The purpose of this post is to show that we can get up an running on Google infrastructure just as easily as we could on EC2, and be able to quickly do some real dask data processing. This worked pretty well, both for setting up an environment and for interfacing with GCS as an alternative to S3.

Further thoughts:

A data-set of size ~GBs is hardly big data, but this is not a performance test, only a proof of concept.
the google-compute/kubernetes scripts should be well documented and configurable; in the long run it would be nice to recode as a helm chart and make available as a google container app (initial example here)

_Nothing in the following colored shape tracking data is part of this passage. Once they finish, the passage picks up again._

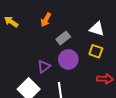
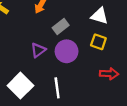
purple triangle: (44, 67) -> (38, 50), moved

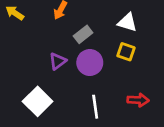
red arrow: (109, 74) -> (138, 100), moved
white line: (57, 88) -> (95, 107), moved

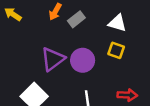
gray rectangle: (83, 34) -> (76, 19), moved
purple triangle: (58, 61) -> (53, 59), size x1.5

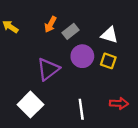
purple circle: (83, 60) -> (82, 56), moved

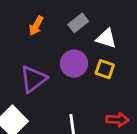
gray rectangle: (71, 31) -> (78, 23), moved

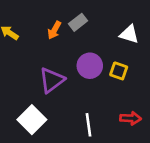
gray rectangle: (78, 23) -> (78, 22), moved
white triangle: (106, 38) -> (129, 34), moved

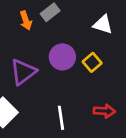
orange arrow: (54, 30) -> (26, 20), turned -48
yellow square: (119, 71) -> (92, 62), turned 30

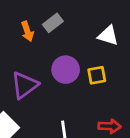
yellow square: (92, 62) -> (97, 75), turned 30

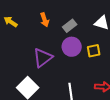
gray rectangle: (53, 23) -> (70, 26), moved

currently, control of the number of nodes, containers, etc., happens from the laptop CLI. It would be possible to have the scheduler call kubernetes and be able to launch worker containers with various parameters at will, with some management interface on the scheduler
gcsfs required fetching of data at 5MB boundaries, but was still not particularly fast. There is a significant overhead associated with establishing each connection. Parquet allows reading only small parts (e.g., one column) of larger files, but there may be several parts required; gcsfs allows setting the read-ahead block size, but more intelligent decisions could be made on what to read.